Back view of man in his electric wheelchair at underground platform waiting for train with motion blur of passing train in the background

Coventry University has been tasked with helping to change the face of transport for people with disabilities through a £20 million grant to create the UK’s first evidence centre for accessible and inclusive transport.

The grant has been made available by disability transport charity Motability, whose research shows that disabled people in the UK currently make 38% fewer journeys than non-disabled people – a figure that hasn’t changed in the last decade. This impacts disabled people’s access to healthcare, employment, education and social activities.

The evidence centre will seek to create change by undertaking applied research and delivering exemplar projects to influence policy and transport providers by demonstrating that accessible transport can be achieved.

The research and agenda will be led by people who have disabilities and will build upon the user-centred approach successfully developed at the university’s National Transport Design Centre (NTDC), where the evidence centre will be based.
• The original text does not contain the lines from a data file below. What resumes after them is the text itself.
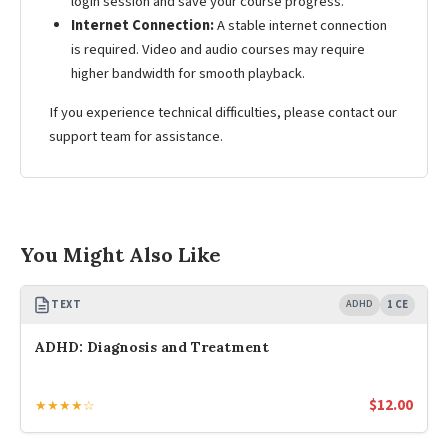
login session and save your course progress.
Internet Connection:
A stable internet connection
is required. Video and audio courses may require
higher bandwidth for smooth playback.
If you experience technical difficulties, please contact our
support team for assistance.
You Might Also Like
TEXT
ADHD
1 CE
ADHD: Diagnosis and Treatment
$
12.00
★★★★☆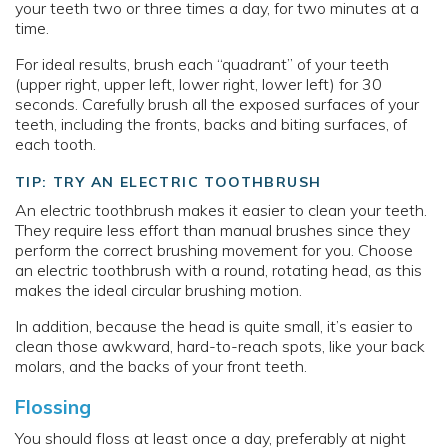
your teeth two or three times a day, for two minutes at a
time.
For ideal results, brush each “quadrant” of your teeth
(upper right, upper left, lower right, lower left) for 30
seconds. Carefully brush all the exposed surfaces of your
teeth, including the fronts, backs and biting surfaces, of
each tooth.
TIP: TRY AN ELECTRIC TOOTHBRUSH
An electric toothbrush makes it easier to clean your teeth.
They require less effort than manual brushes since they
perform the correct brushing movement for you. Choose
an electric toothbrush with a round, rotating head, as this
makes the ideal circular brushing motion.
In addition, because the head is quite small, it’s easier to
clean those awkward, hard-to-reach spots, like your back
molars, and the backs of your front teeth.
Flossing
You should floss at least once a day, preferably at night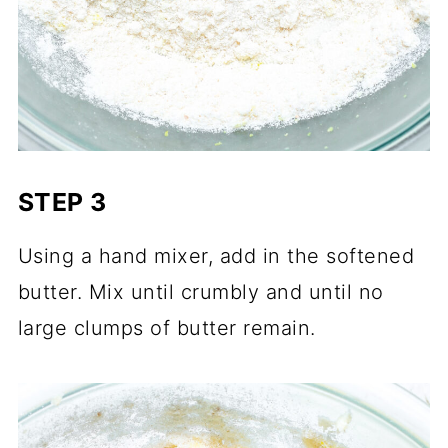
STEP 3
Using a hand mixer, add in the softened
butter. Mix until crumbly and until no
large clumps of butter remain.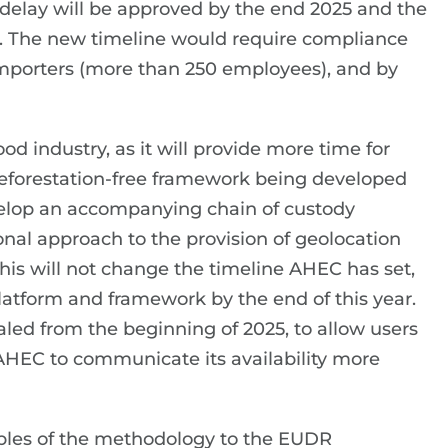
delay will be approved by the end 2025 and the
r. The new timeline would require compliance
importers (more than 250 employees), and by
od industry, as it will provide more time for
eforestation-free framework being developed
evelop an accompanying chain of custody
ional approach to the provision of geolocation
this will not change the timeline AHEC has set,
e platform and framework by the end of this year.
ialed from the beginning of 2025, to allow users
 AHEC to communicate its availability more
ples of the methodology to the EUDR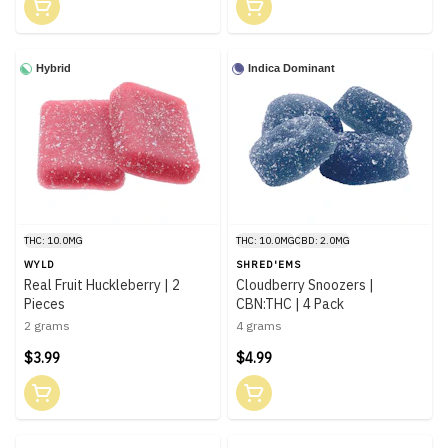
Hybrid
Indica Dominant
THC: 10.0MG
THC: 10.0MG
CBD: 2.0MG
WYLD
SHRED'EMS
Real Fruit Huckleberry | 2
Cloudberry Snoozers |
Pieces
CBN:THC | 4 Pack
2 grams
4 grams
$3.99
$4.99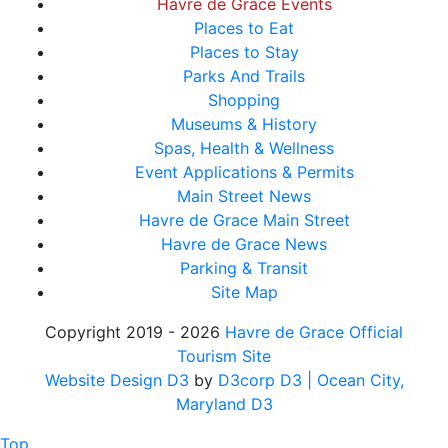
Havre de Grace Events
Places to Eat
Places to Stay
Parks And Trails
Shopping
Museums & History
Spas, Health & Wellness
Event Applications & Permits
Main Street News
Havre de Grace Main Street
Havre de Grace News
Parking & Transit
Site Map
Copyright 2019 - 2026
Havre de Grace Official
Tourism Site
Website Design D3
by
D3corp D3
| Ocean City,
Maryland D3
Top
“We need to better understand people who have disabilities lived experiences, needs, and wants in relation to transport. The funding from Motability enables us to undertake innovative applied research that puts those people impacted with disabilities at the heart of the process. We will look to disabled people to help guide and inform our activities and to help shape the future of public and private transport in the UK.” Said Paul Herriotts, Professor of Transport Design in the Centre for Future Transport and Cities at Coventry University

“This is an exciting project to lead and will make a huge impact on the lives of people who have disabilities. Coventry University has already made great strides when it comes to looking at transport design and any issues which arise. We are very proud of the ongoing impactful work we are doing, and it’s important for us to be at the forefront of transport and technological development.”  said Professor Richard Dashwood, Deputy Vice Chancellor (Research)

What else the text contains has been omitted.